Lunch is packed, the uniform is on and too big, the eyes are wide with new beginnings. There are so many stories about the momentous first day of school and so much advice about the preparation. But what about the days and weeks that follow? Such a major shift in a child’s life takes adjustment and time.
Time I feel, our society is no longer willing to give.
Day one of school and my son skipped into his uniform, the excitement palpable. Before I knew it he was walking off into the distance, hand-in-hand with his new friend, heading for the classroom. I exhaled with relief and gratitude.
Day two and there were tears. "It’s boring" he said, "I’m not ready for school". We had big cuddles and talked about getting used to new things. Day three took a new turn with the surprising comment, "I’m the naughty kid", accompanied by a rather chuffed expression. I thought I had better meet with his teacher to find out exactly what was going on.
Day ten and instead of time with his teacher, I was met by a frazzled senior member of staff. She had been observing him in the classroom and noticed he was "distractible, defiant, and very tired". Fair enough I thought, remember what it was like to start a new job? She asked me if he had had his vision and hearing checked or been seen by a paediatrician? In answer to my quizzical expression she continued, "well last year we had a child with a life-threatening illness so it’s always worth investigating these things".
As I shifted uneasily in my chair she said the school counsellor would be called in; and then threw this bombshell, "Listen, your child is most likely on the spectrum". Now I had heard the phrase "on the spectrum" thrown around liberally at school, as if it is common knowledge. I know it means having Asperger’s Syndrome or autism. While I am grateful for any support my child may need, the instant diagnosis and medicalisation of my son’s behaviour in week two of kindi was somewhat shocking. It turned our household upside-down.

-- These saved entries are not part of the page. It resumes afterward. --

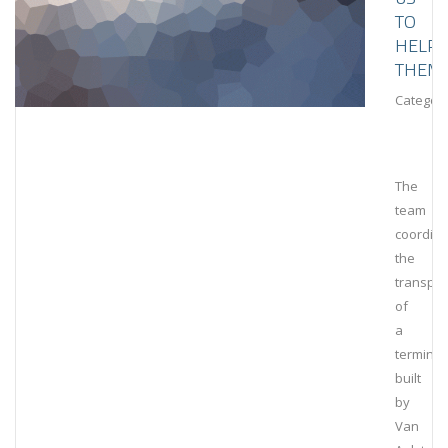
TO
HELP
THEM
Category
The
team
coordin
the
transpor
of
a
terminal
built
by
Van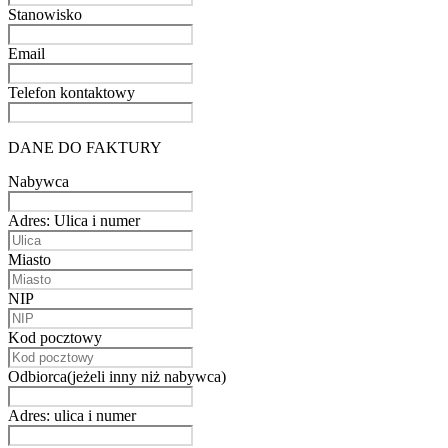
Stanowisko
Email
Telefon kontaktowy
DANE DO FAKTURY
Nabywca
Adres: Ulica i numer
Miasto
NIP
Kod pocztowy
Odbiorca(jeżeli inny niż nabywca)
Adres: ulica i numer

On the bright side, a conversation had been started and I had been jolted into action. Fortunately I have several close friends who have known my son since birth and are specialists in early childhood education. I turned to them in desperation. "How can they be saying this to me so early on? Is there no settling in period? They don’t know him and they are already slapping on a label!" Over several long conversations, including middle-of-the-night ones with my husband, we gathered the support we needed and forged ahead.

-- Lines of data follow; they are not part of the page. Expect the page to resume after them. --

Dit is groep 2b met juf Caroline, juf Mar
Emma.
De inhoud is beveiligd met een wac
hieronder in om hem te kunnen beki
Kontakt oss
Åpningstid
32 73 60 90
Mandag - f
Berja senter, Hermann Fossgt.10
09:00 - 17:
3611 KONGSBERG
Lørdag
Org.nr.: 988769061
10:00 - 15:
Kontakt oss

My first step was to request a meeting with the principal to discuss what her colleague had said and how I thought it inappropriate and premature. I was astounded when she backed her staff member, even without knowing my child. She described his behaviour as "extreme" and agreed that he was most probably "on the spectrum". At this point I should have politely asked for the Principal’s medical qualifications. Instead I reminded her of meeting my son at the transition. I told her of the child we knew. I said it was early days. I handed the Principal the phone number to my son’s preschool. "Please speak to them," I suggested. Thankfully the principal did just that. His former carers were shocked and perplexed the school was so quick to pathologise my child. They, like I begged the principal to give him more time.
Has the world gone mad? Here was a five-year-old child, adjusting to a new way of life! Where was some breathing space for him? Can’t we give kids time to face challenges? Are society’s expectations of children so high that they are doomed to fail just as they are setting out?

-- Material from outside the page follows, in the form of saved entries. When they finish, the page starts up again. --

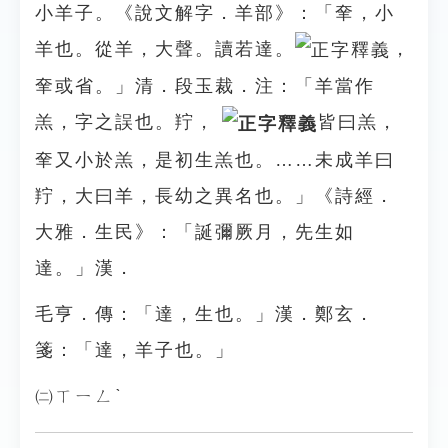
小羊子。《說文解字．羊部》：「羍，小
羊也。從羊，大聲。讀若達。
，
羍或省。」清．段玉裁．注：「羊當作
羔，字之誤也。羜，
皆曰羔，
羍又小於羔，是初生羔也。……未成羊曰
羜，大曰羊，長幼之異名也。」《詩經．
大雅．生民》：「誕彌厥月，先生如
達。」漢．
毛亨．傳：「達，生也。」漢．鄭玄．
箋：「達，羊子也。」
㈡ㄒㄧㄥˋ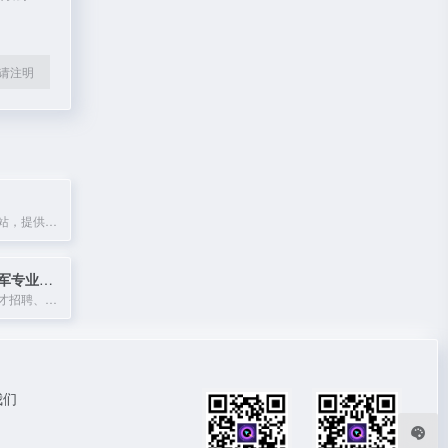
l转载请注明
高德地图官方网站，提供全国地图浏览、地点搜索及公交驾车查询服务。
中国人民解放军专业技术人才网
军队专业技术人才招聘、政策与服务平台。
我们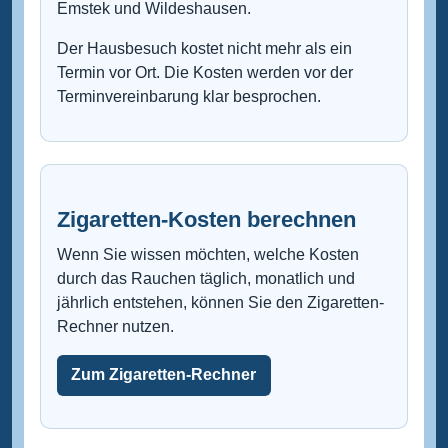
Emstek und Wildeshausen.
Der Hausbesuch kostet nicht mehr als ein
Termin vor Ort. Die Kosten werden vor der
Terminvereinbarung klar besprochen.
Zigaretten-Kosten berechnen
Wenn Sie wissen möchten, welche Kosten
durch das Rauchen täglich, monatlich und
jährlich entstehen, können Sie den Zigaretten-
Rechner nutzen.
Zum Zigaretten-Rechner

Finally, after weeks and many tears and sleepless nights, I met his teacher. We talked about exactly what was happening in the classroom and what strategies were being used to help him acclimatise to school. The teacher was open, honest, and willing to work with us without grasping for a quick fix. For that we were extremely grateful. From then on, he began to settle in.
Some children start school with barely a ripple of emotion, some lap it up with joy, some cry, some conform, some rebel, some are silly, some need support. But where I ask, and this plea catches in my throat, is their period of grace?
We were lucky that we had resources to fish our bedraggled child out of the swirling mess of this horrible beginning, to reassure him and hold him tight. But I think of those parents who don’t have that support at hand. What would happen to their child and their relationship to learning? Would the child be punished? Humiliated? Medicated? Know and listen to your child, communicate with the school, trust your instincts and find the right support.
I am proud of the way my child negotiated his way around a new situation. It was the adults around him that struggled most. What I clung to during this time, what anchored me in the storm and what I will be forever grateful for were the beautifully brazen words of a trusted friend: ‘Advocate for your child. Be bold’.
And give them grace.
Did you child have difficulty settling into school? How did you deal with it?